Like Heck, Lane said the best part of the nomination process was the people he met. 

“Honestly it was pretty awesome meeting all the other people,” Lane said. “There were some pretty awesome people, kind of the elite kiddos at Texas Tech, so it was really awesome to get to know them.”

His fellow candidates were all outstanding, he said, making his win a surprise. The win was not his alone, but the Saddle Tramps as well, he said. 

“Winning this is definitely more for the Saddle Tramps,” he said. “You know, we’re trying to become more involved within student activities and also within Greek life, just kind of just people know that we’re out here. We do a lot of good stuff for the university.” 

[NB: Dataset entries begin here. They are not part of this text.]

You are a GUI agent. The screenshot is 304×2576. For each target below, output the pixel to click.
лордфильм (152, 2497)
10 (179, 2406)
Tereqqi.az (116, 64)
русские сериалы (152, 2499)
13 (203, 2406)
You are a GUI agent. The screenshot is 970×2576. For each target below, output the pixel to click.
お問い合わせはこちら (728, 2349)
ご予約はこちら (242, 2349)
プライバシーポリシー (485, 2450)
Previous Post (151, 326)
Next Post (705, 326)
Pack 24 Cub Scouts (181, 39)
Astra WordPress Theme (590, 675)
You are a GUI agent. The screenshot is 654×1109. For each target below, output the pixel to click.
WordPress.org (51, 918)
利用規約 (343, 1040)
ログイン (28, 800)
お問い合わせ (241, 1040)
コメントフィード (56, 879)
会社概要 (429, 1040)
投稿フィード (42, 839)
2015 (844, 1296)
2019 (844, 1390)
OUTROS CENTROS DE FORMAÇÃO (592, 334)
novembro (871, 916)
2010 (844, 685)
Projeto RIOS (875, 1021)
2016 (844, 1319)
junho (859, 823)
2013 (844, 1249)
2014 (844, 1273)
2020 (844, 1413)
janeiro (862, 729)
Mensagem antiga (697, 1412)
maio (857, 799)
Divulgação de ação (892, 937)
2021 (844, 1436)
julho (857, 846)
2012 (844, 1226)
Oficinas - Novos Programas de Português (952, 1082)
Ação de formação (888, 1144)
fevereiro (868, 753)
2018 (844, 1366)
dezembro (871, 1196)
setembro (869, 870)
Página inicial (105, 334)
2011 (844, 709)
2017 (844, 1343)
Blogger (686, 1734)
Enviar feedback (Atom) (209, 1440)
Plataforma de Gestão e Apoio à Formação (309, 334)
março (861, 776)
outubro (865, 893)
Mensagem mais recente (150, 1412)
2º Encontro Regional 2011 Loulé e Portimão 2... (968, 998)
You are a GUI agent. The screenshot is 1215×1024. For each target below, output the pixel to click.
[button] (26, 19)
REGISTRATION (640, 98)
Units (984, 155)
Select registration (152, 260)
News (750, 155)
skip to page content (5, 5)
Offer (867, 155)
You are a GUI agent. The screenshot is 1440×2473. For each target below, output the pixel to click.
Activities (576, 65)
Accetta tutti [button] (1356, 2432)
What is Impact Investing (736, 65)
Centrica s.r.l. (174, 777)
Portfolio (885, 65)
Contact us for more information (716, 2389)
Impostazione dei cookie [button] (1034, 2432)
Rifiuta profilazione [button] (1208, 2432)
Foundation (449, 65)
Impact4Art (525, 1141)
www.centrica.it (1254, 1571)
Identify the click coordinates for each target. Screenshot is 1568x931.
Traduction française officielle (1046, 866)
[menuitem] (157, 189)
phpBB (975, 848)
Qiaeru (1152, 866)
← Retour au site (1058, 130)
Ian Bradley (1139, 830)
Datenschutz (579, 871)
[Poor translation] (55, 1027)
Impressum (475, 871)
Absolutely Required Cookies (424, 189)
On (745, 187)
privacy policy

Heck said she is still in disbelief over being named Homecoming Queen. It is an incredible honor, particularly because of her love of the university.

“It’s really neat to be able to represent the student body and be able to be a voice to not only display the love that we have for Texas Tech, but also further the ideals that we have because the students of Texas Tech are great,” Heck said. 

For those considering becoming candidates for King and Queen, the most important thing to do is get involved on campus, Lane said. 

“That in and of itself is a reward. That’s rewarding too,” he said. “Honestly you do that, I feel like the Homecoming stuff just falls into place after that.”

Students should consider becoming candidates, he said. As a proud Tech student, it is unbelievable to have the opportunity to represent the study body. 

“You’re representing Texas Tech’s student body and you know, I think it’s a great student body,” Lane said. “There’s 36,000 of us, and I’m one of two that get to represent them, so that’s pretty awesome.”